Currently into the second term of the programme, the first intake of twelve ST1 trainees joined the department in August 2012 and the second intake will be joining in August 2013. The hospital posts have been designed with the specific focus on the educational needs of general practice trainees, to enable the transfer of knowledge and skills that are relevant to the field of general practice.

As Dr Block notes, “We are proud to say that this is the first GP training scheme to be based within an academic department of General Practice. The programme provides a unique opportunity to deepen the relationship between undergraduate and postgraduate General Practice training, and gives trainees an insight into academic General Practice”. The Imperial programme supports the development of the next generation of General Practitioners, who are highly educated and trained, with the motivation to be leaders in the field of general practice and healthcare. These GPs will have the confidence, knowledge and skills to build on the best of traditional UK general practice and be responsive to national objectives, the local context in which GPs work, and the changing needs and expectations of patients.

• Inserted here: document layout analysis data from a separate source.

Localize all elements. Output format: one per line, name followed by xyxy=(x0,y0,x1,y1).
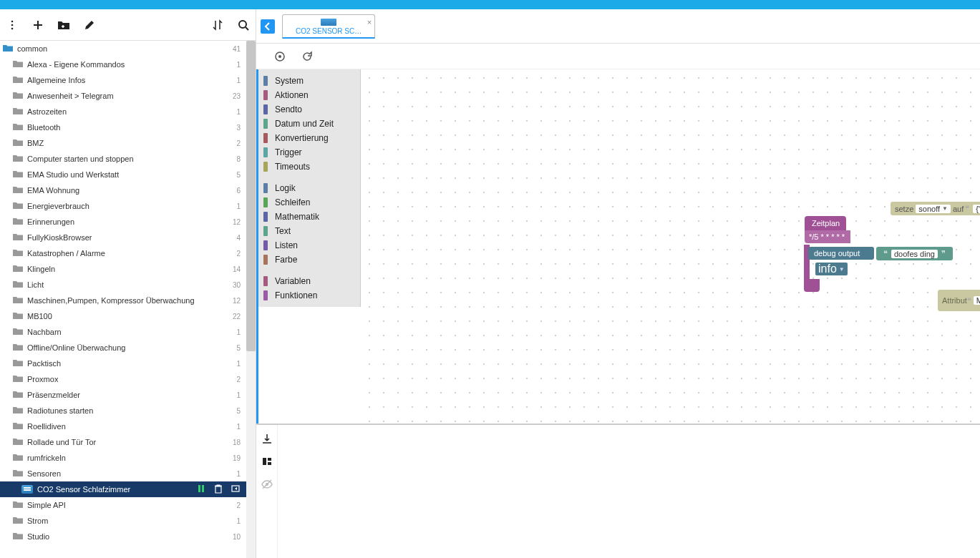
folder-icon xyxy=(13,280,23,290)
folder-icon xyxy=(13,217,23,227)
folder-icon xyxy=(13,406,23,416)
toolbox-item[interactable]: Variablen xyxy=(256,274,360,288)
tree-folder[interactable]: Bluetooth3 xyxy=(0,119,246,135)
tab-script-icon xyxy=(321,19,336,26)
tree-folder[interactable]: Packtisch1 xyxy=(0,356,246,371)
tree-folder[interactable]: Präsenzmelder1 xyxy=(0,387,246,403)
tree-folder[interactable]: Rollade und Tür Tor18 xyxy=(0,434,246,450)
tab-co2-sensor[interactable]: CO2 SENSOR SC… × xyxy=(282,14,375,39)
folder-icon xyxy=(13,138,23,148)
block-debug[interactable]: debug output xyxy=(808,247,874,260)
tree-folder[interactable]: Astrozeiten1 xyxy=(0,104,246,119)
layout-icon[interactable] xyxy=(259,454,275,469)
tree-folder[interactable]: Radiotunes starten5 xyxy=(0,403,246,418)
folder-icon xyxy=(13,107,23,117)
svg-point-2 xyxy=(11,27,14,29)
toolbox-item[interactable]: Funktionen xyxy=(256,288,360,303)
search-icon[interactable] xyxy=(236,17,251,33)
block-attribut[interactable]: Attribut ❝ MHZ19B.CarbonDioxide ❞ vom Ob… xyxy=(938,290,980,311)
sort-icon[interactable] xyxy=(210,17,225,33)
folder-icon xyxy=(13,469,23,479)
script-icon xyxy=(21,485,33,494)
tree-folder[interactable]: Allgemeine Infos1 xyxy=(0,72,246,88)
tree-folder[interactable]: Maschinen,Pumpen, Kompressor Überwachung… xyxy=(0,293,246,308)
folder-icon xyxy=(13,421,23,431)
tree-folder[interactable]: Roellidiven1 xyxy=(0,418,246,434)
tab-label: CO2 SENSOR SC… xyxy=(296,27,362,35)
tree-folder[interactable]: Nachbarn1 xyxy=(0,324,246,340)
delete-icon[interactable] xyxy=(213,484,223,495)
close-icon[interactable]: × xyxy=(367,18,372,26)
locate-icon[interactable] xyxy=(272,49,288,64)
download-icon[interactable] xyxy=(259,431,275,446)
block-cron[interactable]: */5 * * * * * xyxy=(805,230,850,243)
edit-icon[interactable] xyxy=(82,17,97,33)
tree-folder[interactable]: MB10022 xyxy=(0,308,246,324)
tree-script-selected[interactable]: CO2 Sensor Schlafzimmer xyxy=(0,481,246,497)
tree-folder[interactable]: Licht30 xyxy=(0,277,246,293)
tree-folder[interactable]: Proxmox2 xyxy=(0,371,246,387)
tree-scrollbar[interactable] xyxy=(246,41,256,558)
folder-icon xyxy=(13,295,23,305)
tree-folder[interactable]: Katastrophen / Alarme2 xyxy=(0,245,246,261)
toolbox-item[interactable]: Aktionen xyxy=(256,88,360,102)
open-icon[interactable] xyxy=(231,484,241,495)
bottom-panel xyxy=(256,424,980,558)
tree-folder[interactable]: Alexa - Eigene Kommandos1 xyxy=(0,57,246,72)
tree-folder[interactable]: Offline/Online Überwachung5 xyxy=(0,340,246,356)
folder-icon xyxy=(13,264,23,274)
tree-folder[interactable]: Strom1 xyxy=(0,513,246,529)
tree-folder[interactable]: Simple API2 xyxy=(0,497,246,513)
pause-icon[interactable] xyxy=(196,484,206,495)
toolbox-item[interactable]: Farbe xyxy=(256,253,360,267)
refresh-icon[interactable] xyxy=(299,49,315,64)
block-doofes[interactable]: ❝ doofes ding ❞ xyxy=(876,247,953,260)
toolbox-item[interactable]: Schleifen xyxy=(256,195,360,210)
folder-icon xyxy=(13,327,23,337)
block-zeitplan[interactable]: Zeitplan */5 * * * * * xyxy=(805,216,850,243)
toolbox-item[interactable]: Text xyxy=(256,224,360,238)
block-debug-label: debug output xyxy=(814,249,860,258)
tree-folder[interactable]: EMA Studio und Werkstatt5 xyxy=(0,167,246,182)
tree-folder[interactable]: BMZ2 xyxy=(0,135,246,151)
block-setze-var[interactable]: sonoff▼ xyxy=(916,205,951,213)
tree-folder[interactable]: Anwesenheit > Telegram23 xyxy=(0,88,246,104)
folder-icon xyxy=(13,122,23,132)
blockly-canvas[interactable]: setze sonoff▼ auf ❝ {"Time":"2022-09-27T… xyxy=(361,69,980,424)
tree-folder[interactable]: EMA Wohnung6 xyxy=(0,182,246,198)
tree-folder[interactable]: rumfrickeln19 xyxy=(0,450,246,466)
toolbox-item[interactable]: Listen xyxy=(256,238,360,253)
block-json-text[interactable]: {"Time":"2022-09-27T17:27:05","MHZ19B":{… xyxy=(973,205,980,213)
block-attr-name[interactable]: MHZ19B.CarbonDioxide xyxy=(974,296,980,305)
add-folder-icon[interactable] xyxy=(56,17,72,33)
tree-folder[interactable]: Klingeln14 xyxy=(0,261,246,277)
svg-point-0 xyxy=(11,20,14,22)
toolbox-item[interactable]: System xyxy=(256,74,360,88)
toolbox-item[interactable]: Trigger xyxy=(256,145,360,160)
block-setze[interactable]: setze sonoff▼ auf ❝ {"Time":"2022-09-27T… xyxy=(891,202,980,215)
folder-icon xyxy=(13,232,23,243)
visibility-off-icon[interactable] xyxy=(259,476,275,492)
svg-rect-5 xyxy=(202,485,204,492)
open-folder-icon xyxy=(3,44,13,54)
add-icon[interactable] xyxy=(30,17,46,33)
back-button[interactable] xyxy=(261,19,275,34)
folder-icon xyxy=(13,437,23,447)
tree-folder[interactable]: Energieverbrauch1 xyxy=(0,198,246,214)
svg-rect-10 xyxy=(268,458,271,461)
tree-folder[interactable]: Erinnerungen12 xyxy=(0,214,246,230)
tree-root[interactable]: common41 xyxy=(0,41,246,57)
toolbox-item[interactable]: Sendto xyxy=(256,102,360,117)
toolbox-item[interactable]: Datum und Zeit xyxy=(256,117,360,131)
tree-folder[interactable]: FullyKioskBrowser4 xyxy=(0,230,246,245)
toolbox-item[interactable]: Konvertierung xyxy=(256,131,360,145)
tree-folder[interactable]: Computer starten und stoppen8 xyxy=(0,151,246,167)
tree-folder[interactable]: Studio10 xyxy=(0,529,246,544)
block-doofes-text[interactable]: doofes ding xyxy=(891,250,938,258)
more-icon[interactable] xyxy=(4,17,20,33)
block-debug-level[interactable]: info▼ xyxy=(813,263,850,275)
tree-folder[interactable]: Sensoren1 xyxy=(0,466,246,481)
toolbox-item[interactable]: Timeouts xyxy=(256,160,360,174)
toolbox-item[interactable]: Mathematik xyxy=(256,210,360,224)
toolbox-item[interactable]: Logik xyxy=(256,181,360,195)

Members of the department such as Dr Graham Easton and the academic ST4s have provided valuable contributions to the programme with Wednesday afternoon teaching sessions, alongside other speakers from the university and the trust. Dr James Stratford-Martin and Dr Sarvesh Saini, senior teaching fellows in the department, are both set to become GP trainers on the scheme. The team is completed by Ms Mona Khatib, who provides administrative support to the programme.